To further complicate irregular warfare, Afghanistan is being hit with a "bow wave" of technology involving advanced weapons, communications, cyber-operations, sensors, and both manned and unmanned intelligence-gathering aircraft that must be integrated, says Army Col. William Davis, deputy director for the Pentagon's intelligence, surveillance and reconnaissance (ISR) task force. "It's all coming now as [those in Afghanistan] pivot from being have-nots to the big haves. Right now there are over 200 [coalition] systems at Bagram AB, Kandahar, and other places that don't talk to each other. That's not the basis for success." Yet "Area 82" (where ISR, signals intelligence and other classified efforts are isolated at Bagram) is growing at an exponential rate as assets are shifted there from the U.S. and Iraq.
The question then becomes whether the effort will collapse under the weight of systems that do not communicate.
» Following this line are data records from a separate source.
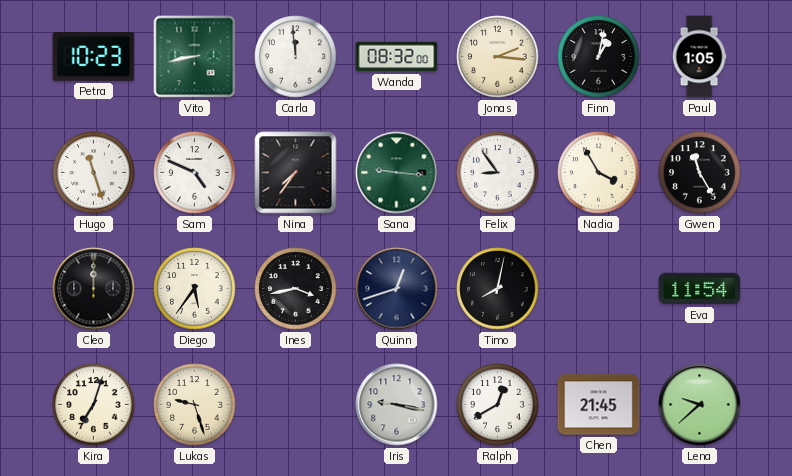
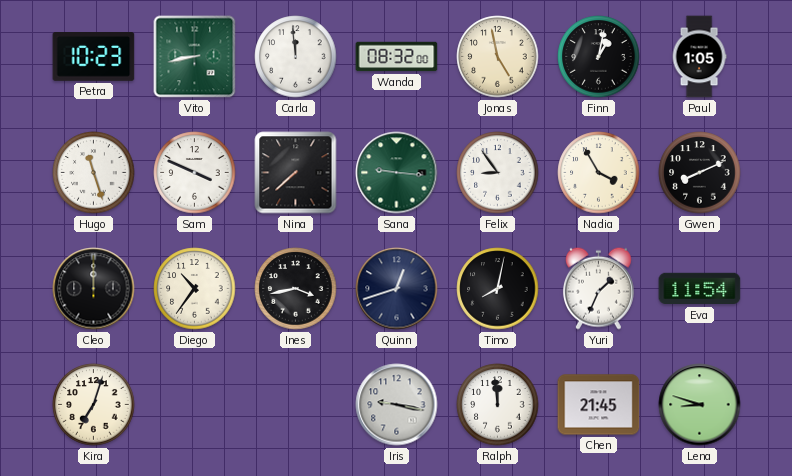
Jonas: 2:16 -> 4:58
Sam: 4:49 -> 3:49
Nina: 7:36 -> 7:38
Gwen: 11:25 -> 8:11
Diego: 5:36 -> 10:36
Yuri: none -> 1:34
Lukas: 9:27 -> none
Ralph: 12:40 -> 11:59
Lena: 9:38 -> 8:48
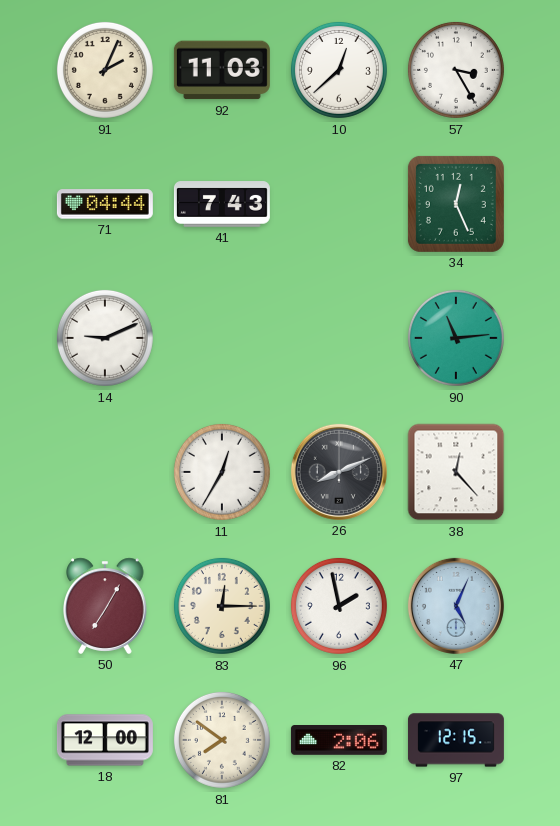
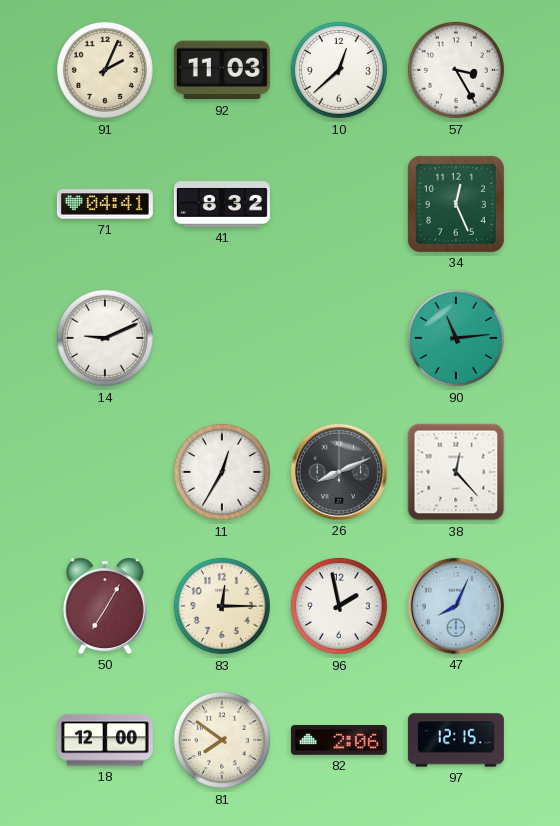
71: 04:44 -> 04:41
41: 7:43 -> 8:32
47: 5:04 -> 8:04
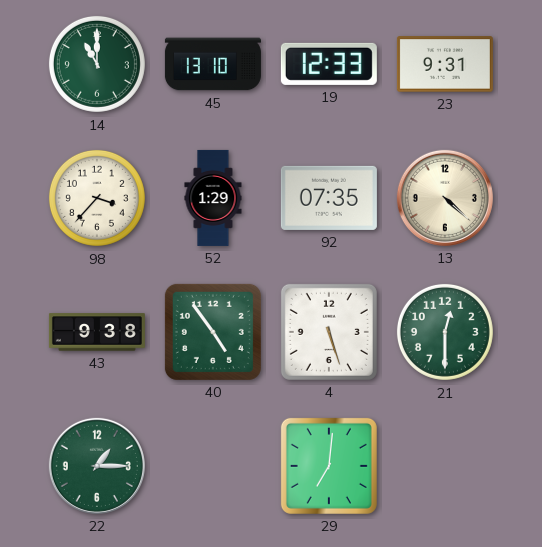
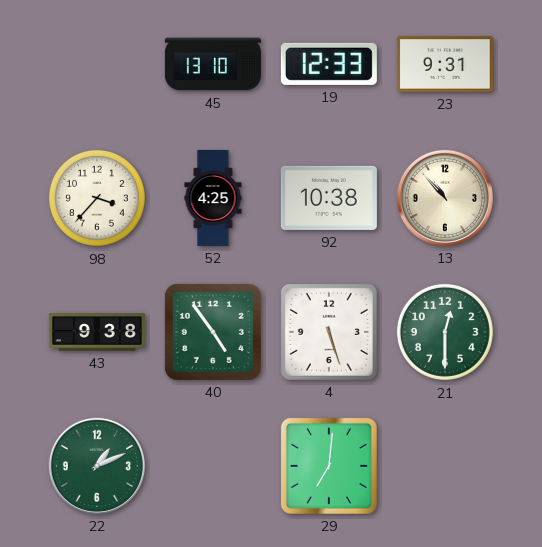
14: 11:00 -> none
52: 1:29 -> 4:25
92: 07:35 -> 10:38
13: 4:22 -> 10:53
22: 1:15 -> 1:11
Added to this is the need to translate directives into 20 languages, the difficulty of sharing multilayered intelligence and a shortage of trained manpower. Will operational commanders be able to stay even notionally focused on finding an insurgent enemy, or will they be distracted by demands to make all the technology work together? Veteran electronic warfare specialists are already reporting that some warfighters are switching off technology because it is too complicated, distracting or interference-prone to be effective.
"The enemy today hides in [technological] complexity and exploits our seams," while a lack of thorough integration and flexibility in knowledge management "compounds the seams," says Army Lt. Gen. (ret.) Bob Wood. It will take flexible, multisensor systems capable of "reconfiguration on the fly" and "fusion of intelligence and information . . . to attack networks" in the effort to catch up with "an enemy that adapts faster than we do." He also points to an overreliance on technology and an underinvestment in human resources for a "battlefield where human dynamics are important."